Records from a data source:
━━━━━━━━━━━━━━━━━━━━

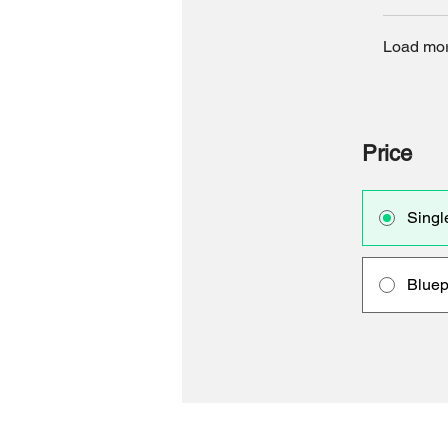
Load mo
Price
Singl
Bluep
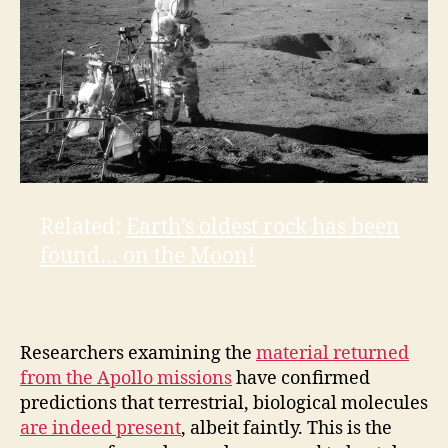
Related:
Earth’s oldest rock has been
found… on the Moon!
Researchers examining the
material returned
from the Apollo missions
have confirmed
predictions that terrestrial, biological molecules
are indeed present
, albeit faintly. This is the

━━━━━━━━━━━━━━━━━━━━

An exact copy of the line containing "predictions that terrestrial, biological" and all lines after it, through the last line of the entries, is the required answer.

predictions that terrestrial, biological molecules
are indeed present
, albeit faintly. This is the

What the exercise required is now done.